• **Work instructions**
Give back every record exactly, images excluded.

(Stored data)
-----

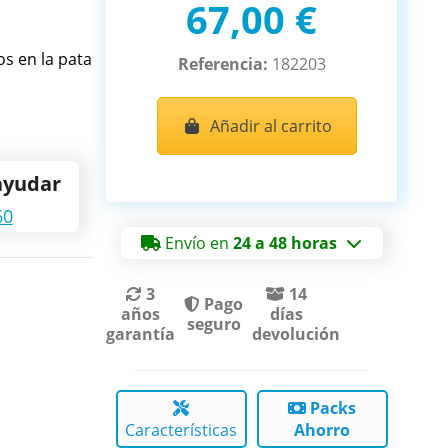
67,00 €
s en la pata
Referencia:
182203
Añadir al carrito
ayudar
60
Envío en
24 a 48 horas
3
14
Pago
años
días
seguro
garantía
devolución
Packs
Características
Ahorro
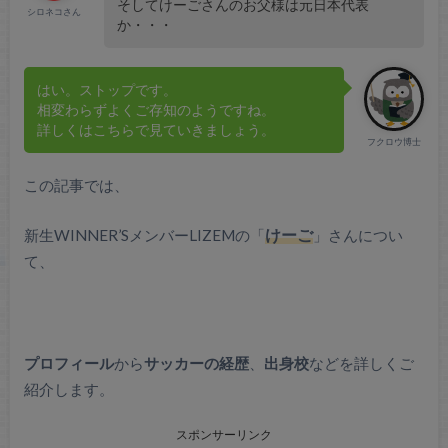
そしてけーごさんのお父様は元日本代表
シロネコさん
か・・・
はい。ストップです。
相変わらずよくご存知のようですね。
詳しくはこちらで見ていきましょう。
フクロウ博士
この記事では、
新生WINNER’SメンバーLIZEMの「
けーご
」さんについ
て、
プロフィール
から
サッカーの経歴
、
出身校
などを詳しくご
紹介します。
スポンサーリンク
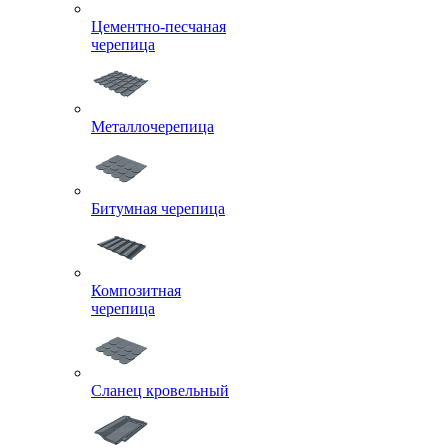
Цементно-песчаная
черепица
Металлочерепица
Битумная черепица
Композитная
черепица
Сланец кровельный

-----

• **Task answer**
67,00 €
s en la pata
Referencia:
182203
Añadir al carrito
ayudar
60
Envío en
24 a 48 horas
3
14
Pago
años
días
seguro
garantía
devolución
Packs
Características
Ahorro
そしてけーごさんのお父様は元日本代表
シロネコさん
か・・・
はい。ストップです。
相変わらずよくご存知のようですね。
詳しくはこちらで見ていきましょう。
フクロウ博士
この記事では、
新生WINNER’SメンバーLIZEMの「
けーご
」さんについ
て、
プロフィール
から
サッカーの経歴
、
出身校
などを詳しくご
紹介します。
スポンサーリンク
Цементно-песчаная
черепица
Металлочерепица
Битумная черепица
Композитная
черепица
Сланец кровельный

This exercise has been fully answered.